[[ EXERCISE INPUTS open ]]

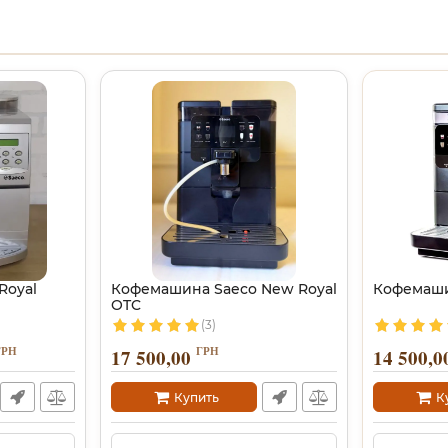
Royal
Кофемашина Saeco New Royal
Кофемаши
OTC
(3)
ГРН
ГРН
17 500,00
14 500,0
Купить
К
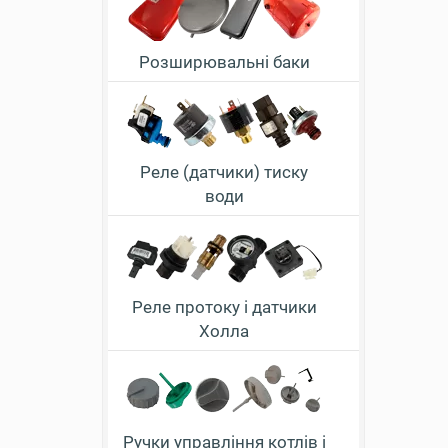
Розширювальні баки
Реле (датчики) тиску
води
Реле протоку і датчики
Холла
Ручки управління котлів і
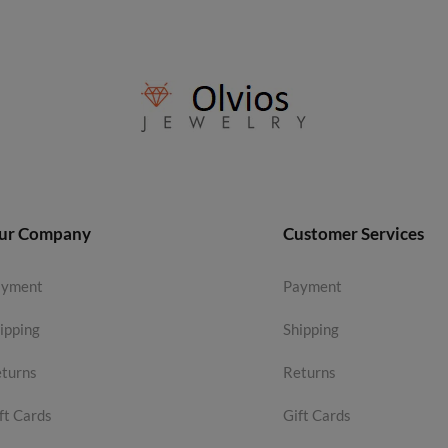
ur Company
Customer Services
ayment
Payment
ipping
Shipping
turns
Returns
ft Cards
Gift Cards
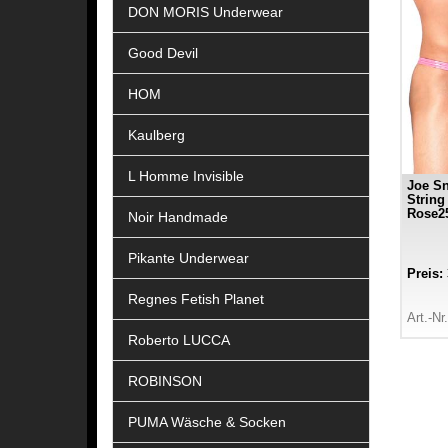
DON MORIS Underwear
Good Devil
HOM
Kaulberg
L Homme Invisible
Joe Sn
String
Rose2
Noir Handmade
Pikante Underwear
Preis:
Regnes Fetish Planet
Art.-Nr
Roberto LUCCA
ROBINSON
PUMA Wäsche & Socken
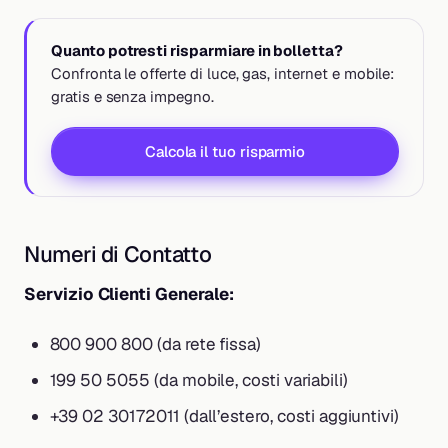
Quanto potresti risparmiare in bolletta?
Confronta le offerte di luce, gas, internet e mobile:
gratis e senza impegno.
Calcola il tuo risparmio
Numeri di Contatto
Servizio Clienti Generale:
800 900 800 (da rete fissa)
199 50 5055 (da mobile, costi variabili)
+39 02 30172011 (dall’estero, costi aggiuntivi)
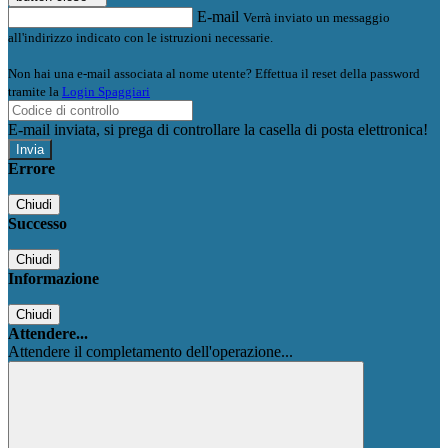
E-mail
Verrà inviato un messaggio
all'indirizzo indicato con le istruzioni necessarie.
Non hai una e-mail associata al nome utente? Effettua il reset della password
tramite la
Login Spaggiari
E-mail inviata, si prega di controllare la casella di posta elettronica!
Errore
Chiudi
Successo
Chiudi
Informazione
Chiudi
Attendere...
Attendere il completamento dell'operazione...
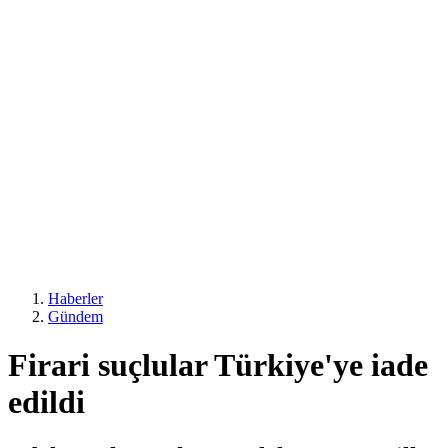
Haberler
Gündem
Firari suçlular Türkiye'ye iade
edildi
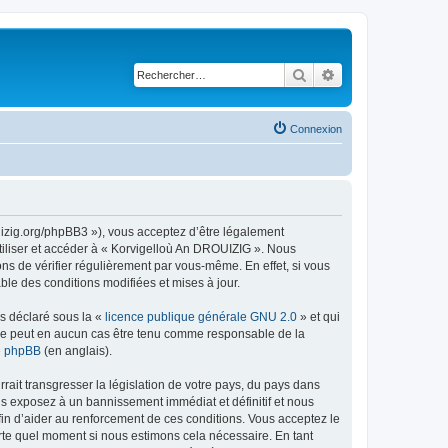
Rechercher
Recherche avancé
Connexion
uizig.org/phpBB3 »), vous acceptez d’être légalement
tiliser et accéder à « Korvigelloù An DROUIZIG ». Nous
s de vérifier régulièrement par vous-même. En effet, si vous
le des conditions modifiées et mises à jour.
ns déclaré sous la «
licence publique générale GNU 2.0
» et qui
ed ne peut en aucun cas être tenu comme responsable de la
de phpBB
(en anglais).
ait transgresser la législation de votre pays, du pays dans
us exposez à un bannissement immédiat et définitif et nous
 afin d’aider au renforcement de ces conditions. Vous acceptez le
orte quel moment si nous estimons cela nécessaire. En tant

[[ EXERCISE INPUTS closed ]]

EXERCISE – Would you show each line of the material above that contains the string "acceptez"?

WRITTEN RESPONSE –
uizig.org/phpBB3 »), vous acceptez d’être légalement
 afin d’aider au renforcement de ces conditions. Vous acceptez le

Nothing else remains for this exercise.